▶ _What is being asked_: Given the entries below, would you transcribe exactly the lines starting at the one with "115學年度四技甄選入學「備審資料" and ending at the one with "Научные доклады д", both kept, pictures omitted, nothing extra?

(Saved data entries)
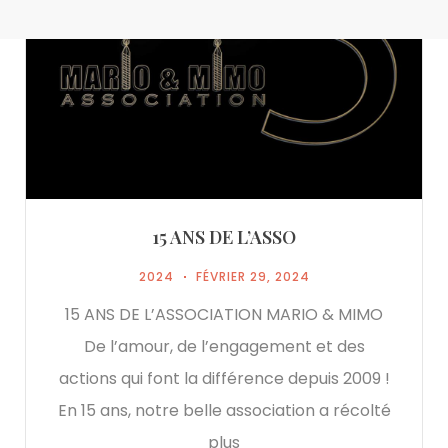
15 ANS DE L’ASSO
2024
FÉVRIER 29, 2024
15 ANS DE L’ASSOCIATION MARIO & MIMO
De l’amour, de l’engagement et des
actions qui font la différence depuis 2009 !
En 15 ans, notre belle association a récolté
plus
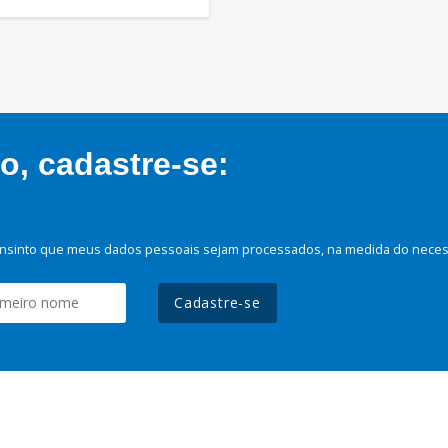
, cadastre-se:
nsinto que meus dados pessoais sejam processados, na medida do necessá
Cadastre-se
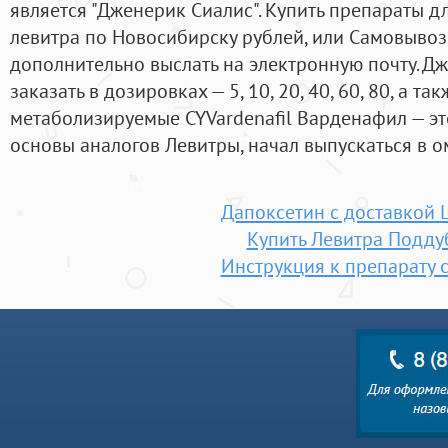
является "Дженерик Сиалис". Купить препараты 
левитра по Новосибирску рублей, или Самовывоз
дополнительно выслать на электронную почту. 
заказать в дозировках — 5, 10, 20, 40, 60, 80, а т
метаболизируемые CYVardenafil Варденафил — э
основы аналогов Левитры, начал выпускаться в ом
Дапоксетин с доставкой
Купить Левитра Подду
Инструкция к препарату 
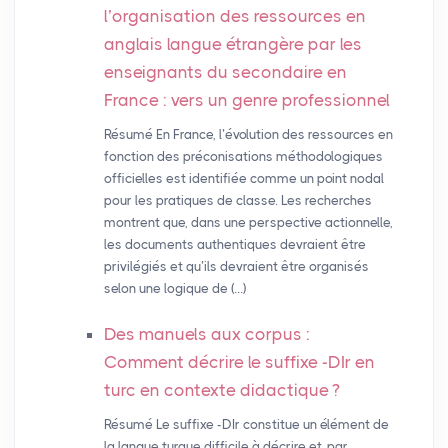
l’organisation des ressources en
anglais langue étrangère par les
enseignants du secondaire en
France : vers un genre professionnel
Résumé En France, l’évolution des ressources en
fonction des préconisations méthodologiques
officielles est identifiée comme un point nodal
pour les pratiques de classe. Les recherches
montrent que, dans une perspective actionnelle,
les documents authentiques devraient être
privilégiés et qu’ils devraient être organisés
selon une logique de (…)
Des manuels aux corpus :
Comment décrire le suffixe -DIr en
turc en contexte didactique
?
Résumé Le suffixe -DIr constitue un élément de
la langue turque difficile à décrire et, par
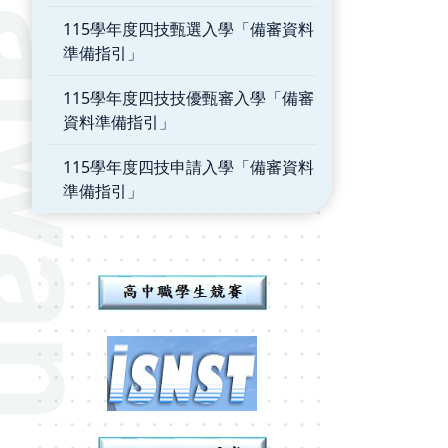
115學年度四技甄選入學「備審資料
準備指引」
115學年度四技技優甄審入學「備審
資料準備指引」
115學年度四技申請入學「備審資料
準備指引」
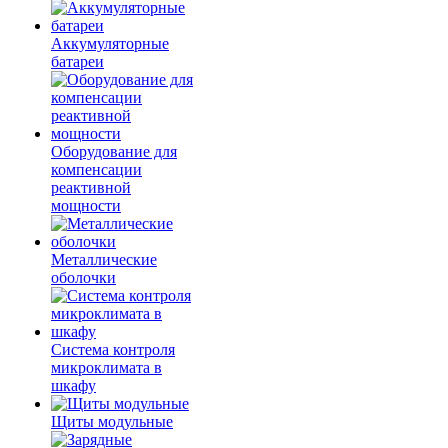
Аккумуляторные
батареи
Оборудование для
компенсации
реактивной
мощности
Металлические
оболочки
Система контроля
микроклимата в
шкафу
Щиты модульные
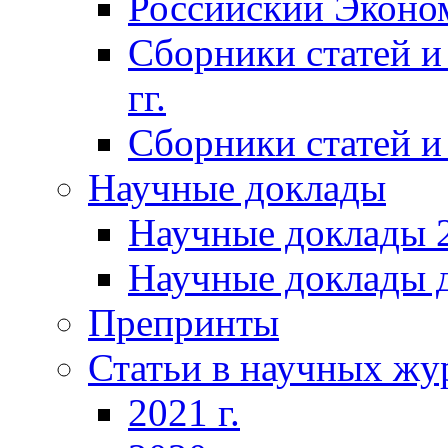
Российский Эконо
Сборники статей и
гг.
Сборники статей и 
Научные доклады
Научные доклады 2
Научные доклады д
Препринты
Статьи в научных жу
2021 г.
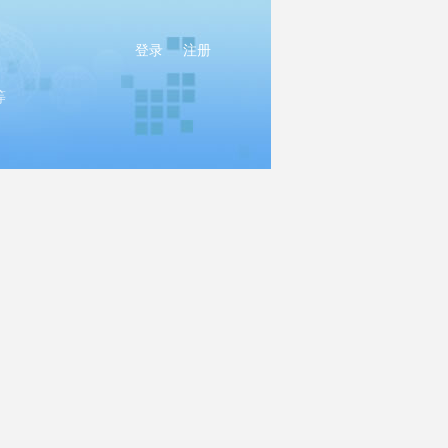
登录
注册
等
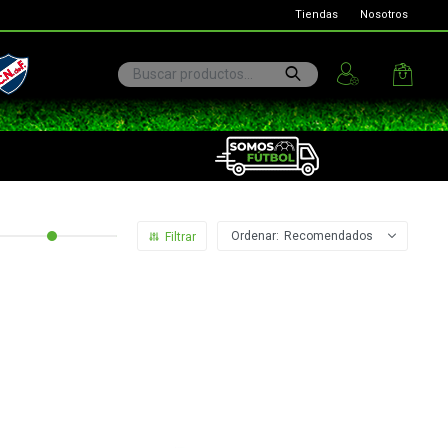
Tiendas
Nosotros
ional
Recomendados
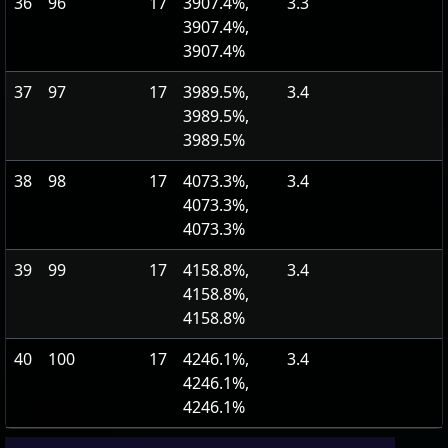
36
96
17
3907.4%,
3.3
3907.4%,
3907.4%
37
97
17
3989.5%,
3.4
3989.5%,
3989.5%
38
98
17
4073.3%,
3.4
4073.3%,
4073.3%
39
99
17
4158.8%,
3.4
4158.8%,
4158.8%
40
100
17
4246.1%,
3.4
4246.1%,
4246.1%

▶ _Output below_:
115學年度四技甄選入學「備審資料
準備指引」
115學年度四技技優甄審入學「備審
資料準備指引」
115學年度四技申請入學「備審資料
準備指引」
Аккумуляторные
батареи
Оборудование для
компенсации
реактивной
мощности
Металлические
оболочки
Система контроля
микроклимата в
шкафу
Щиты модульные
Российский Эконо
Сборники статей и
гг.
Сборники статей и 
Научные доклады
Научные доклады 2
Научные доклады д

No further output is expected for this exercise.